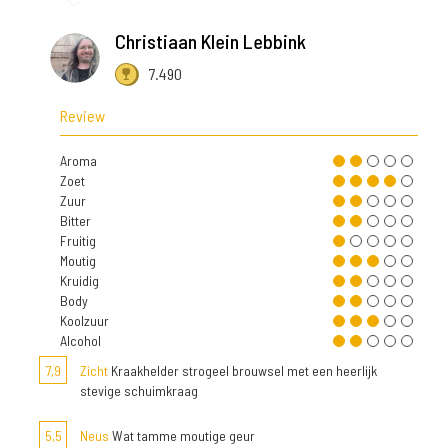
Christiaan Klein Lebbink
7.490
Review
Aroma
Zoet
Zuur
Bitter
Fruitig
Moutig
Kruidig
Body
Koolzuur
Alcohol
7,9
Zicht
Kraakhelder strogeel brouwsel met een heerlijk
stevige schuimkraag
5,5
Neus
Wat tamme moutige geur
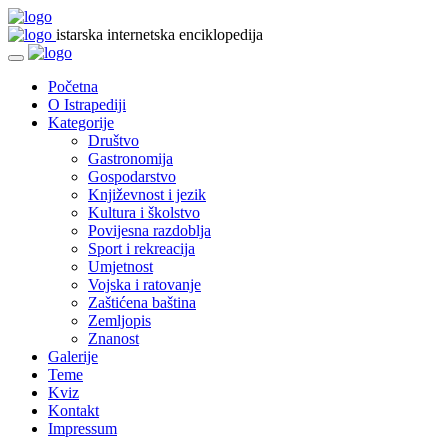
istarska internetska enciklopedija
Početna
O Istrapediji
Kategorije
Društvo
Gastronomija
Gospodarstvo
Književnost i jezik
Kultura i školstvo
Povijesna razdoblja
Sport i rekreacija
Umjetnost
Vojska i ratovanje
Zaštićena baština
Zemljopis
Znanost
Galerije
Teme
Kviz
Kontakt
Impressum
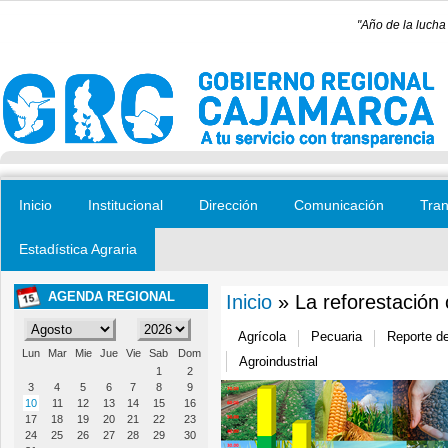
Pasar al contenido principal
"Año de la lucha
Inicio
Institucional
Dirección
Comunicación
Tran
Estadística Agraria
AGENDA REGIONAL
Inicio
» La reforestación 
Se encuentra usted aquí
Agrícola
Pecuaria
Reporte d
Lun
Mar
Mie
Jue
Vie
Sab
Dom
Agroindustrial
1
2
3
4
5
6
7
8
9
10
11
12
13
14
15
16
17
18
19
20
21
22
23
24
25
26
27
28
29
30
* * *
▶ _Exercise instructions_
Reproduce the records in full, exactly as they appear, and show none of the pictures.

▶ _Answer area_
Christiaan Klein Lebbink
7.490
Review
Aroma
Zoet
Zuur
Bitter
Fruitig
Moutig
Kruidig
Body
Koolzuur
Alcohol
7,9
Zicht
Kraakhelder strogeel brouwsel met een heerlijk
stevige schuimkraag
5,5
Neus
Wat tamme moutige geur
istarska internetska enciklopedija
Početna
O Istrapediji
Kategorije
Društvo
Gastronomija
Gospodarstvo
Književnost i jezik
Kultura i školstvo
Povijesna razdoblja
Sport i rekreacija
Umjetnost
Vojska i ratovanje
Zaštićena baština
Zemljopis
Znanost
Galerije
Teme
Kviz
Kontakt
Impressum
Pasar al contenido principal
"Año de la lucha
Inicio
Institucional
Dirección
Comunicación
Tran
Estadística Agraria
AGENDA REGIONAL
Inicio
» La reforestación 
Se encuentra usted aquí
Agrícola
Pecuaria
Reporte d
Lun
Mar
Mie
Jue
Vie
Sab
Dom
Agroindustrial
1
2
3
4
5
6
7
8
9
10
11
12
13
14
15
16
17
18
19
20
21
22
23
24
25
26
27
28
29
30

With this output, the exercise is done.